**Problem to work on**:
Which lines of the entries below contain the string "Вызвать"? Copy each one.

**Materials provided**:
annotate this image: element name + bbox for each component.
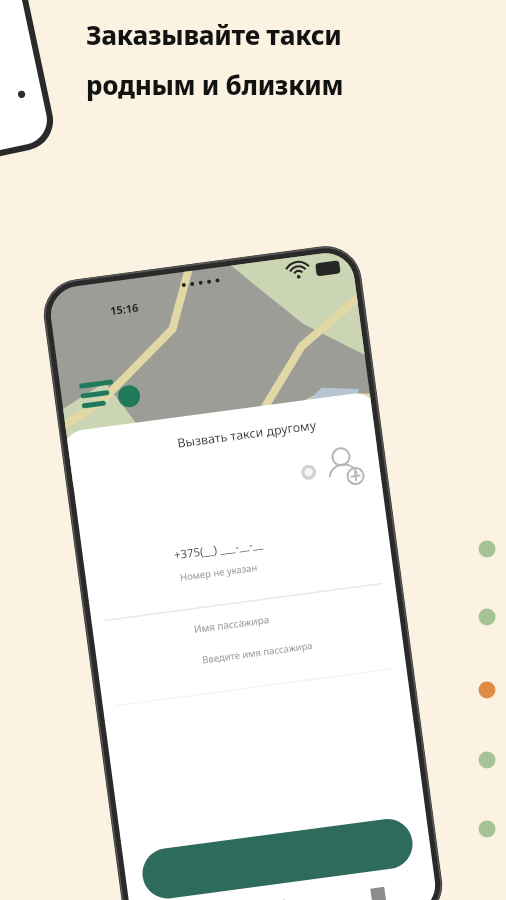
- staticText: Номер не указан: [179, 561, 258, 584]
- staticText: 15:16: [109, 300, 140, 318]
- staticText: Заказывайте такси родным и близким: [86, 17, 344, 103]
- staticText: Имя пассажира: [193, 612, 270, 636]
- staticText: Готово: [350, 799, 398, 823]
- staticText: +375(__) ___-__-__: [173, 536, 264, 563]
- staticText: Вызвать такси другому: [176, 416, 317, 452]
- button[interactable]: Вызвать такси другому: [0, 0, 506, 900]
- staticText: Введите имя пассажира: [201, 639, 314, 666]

---

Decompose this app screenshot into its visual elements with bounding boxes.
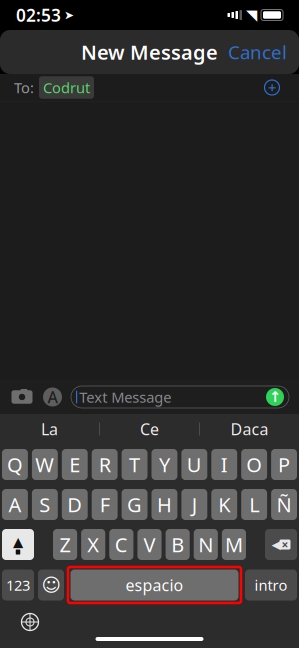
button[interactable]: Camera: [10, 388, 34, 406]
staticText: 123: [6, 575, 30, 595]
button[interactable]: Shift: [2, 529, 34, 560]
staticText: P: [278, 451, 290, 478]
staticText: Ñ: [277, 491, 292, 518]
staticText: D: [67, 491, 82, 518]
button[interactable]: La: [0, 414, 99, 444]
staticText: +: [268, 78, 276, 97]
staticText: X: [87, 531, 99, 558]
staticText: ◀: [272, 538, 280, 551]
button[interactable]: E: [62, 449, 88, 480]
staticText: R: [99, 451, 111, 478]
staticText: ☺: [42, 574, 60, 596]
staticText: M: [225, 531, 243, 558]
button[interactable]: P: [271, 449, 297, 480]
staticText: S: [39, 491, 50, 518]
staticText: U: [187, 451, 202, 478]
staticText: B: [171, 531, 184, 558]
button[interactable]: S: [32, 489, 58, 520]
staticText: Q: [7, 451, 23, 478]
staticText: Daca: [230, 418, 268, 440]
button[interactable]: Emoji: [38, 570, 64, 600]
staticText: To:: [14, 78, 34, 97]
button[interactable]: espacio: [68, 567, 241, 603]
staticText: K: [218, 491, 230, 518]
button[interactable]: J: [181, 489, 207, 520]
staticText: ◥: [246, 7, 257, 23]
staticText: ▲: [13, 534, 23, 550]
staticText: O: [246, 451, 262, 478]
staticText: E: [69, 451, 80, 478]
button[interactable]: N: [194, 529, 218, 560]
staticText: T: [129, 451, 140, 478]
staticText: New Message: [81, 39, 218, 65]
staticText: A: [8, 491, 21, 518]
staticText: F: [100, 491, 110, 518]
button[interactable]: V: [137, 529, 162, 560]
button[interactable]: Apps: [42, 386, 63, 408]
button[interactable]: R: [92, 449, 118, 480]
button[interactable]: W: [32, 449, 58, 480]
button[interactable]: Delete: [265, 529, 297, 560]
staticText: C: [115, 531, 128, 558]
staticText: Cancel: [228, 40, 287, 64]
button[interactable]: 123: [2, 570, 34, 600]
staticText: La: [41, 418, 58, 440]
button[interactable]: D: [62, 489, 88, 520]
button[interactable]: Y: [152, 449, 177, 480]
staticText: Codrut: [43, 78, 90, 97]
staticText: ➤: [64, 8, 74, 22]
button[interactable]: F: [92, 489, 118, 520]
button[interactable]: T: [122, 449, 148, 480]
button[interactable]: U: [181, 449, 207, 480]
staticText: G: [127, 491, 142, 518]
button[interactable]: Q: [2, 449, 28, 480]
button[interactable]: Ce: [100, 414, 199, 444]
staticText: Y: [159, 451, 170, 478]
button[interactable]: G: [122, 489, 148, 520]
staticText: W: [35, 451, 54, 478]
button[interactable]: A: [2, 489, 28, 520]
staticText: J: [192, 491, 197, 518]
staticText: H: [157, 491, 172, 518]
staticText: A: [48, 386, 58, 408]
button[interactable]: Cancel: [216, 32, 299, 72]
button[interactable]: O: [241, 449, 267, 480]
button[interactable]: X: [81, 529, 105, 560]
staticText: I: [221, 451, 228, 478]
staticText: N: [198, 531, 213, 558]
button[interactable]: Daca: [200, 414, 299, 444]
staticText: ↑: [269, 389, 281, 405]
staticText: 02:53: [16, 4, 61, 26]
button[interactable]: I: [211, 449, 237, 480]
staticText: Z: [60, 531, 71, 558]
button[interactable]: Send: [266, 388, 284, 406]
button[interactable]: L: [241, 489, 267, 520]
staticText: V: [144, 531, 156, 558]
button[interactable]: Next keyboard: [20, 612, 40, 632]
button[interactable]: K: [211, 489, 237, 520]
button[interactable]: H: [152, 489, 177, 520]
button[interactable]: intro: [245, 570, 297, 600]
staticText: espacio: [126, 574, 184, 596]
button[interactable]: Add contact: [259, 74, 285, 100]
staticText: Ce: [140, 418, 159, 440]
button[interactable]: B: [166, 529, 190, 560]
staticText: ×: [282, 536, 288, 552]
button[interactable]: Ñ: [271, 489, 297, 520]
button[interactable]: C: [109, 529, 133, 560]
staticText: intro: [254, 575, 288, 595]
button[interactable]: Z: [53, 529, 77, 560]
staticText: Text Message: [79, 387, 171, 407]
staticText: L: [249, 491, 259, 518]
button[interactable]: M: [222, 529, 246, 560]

**Answer area**:
- staticText: Вызвать такси другому: [176, 416, 317, 452]
- button[interactable]: Вызвать такси другому: [0, 0, 506, 900]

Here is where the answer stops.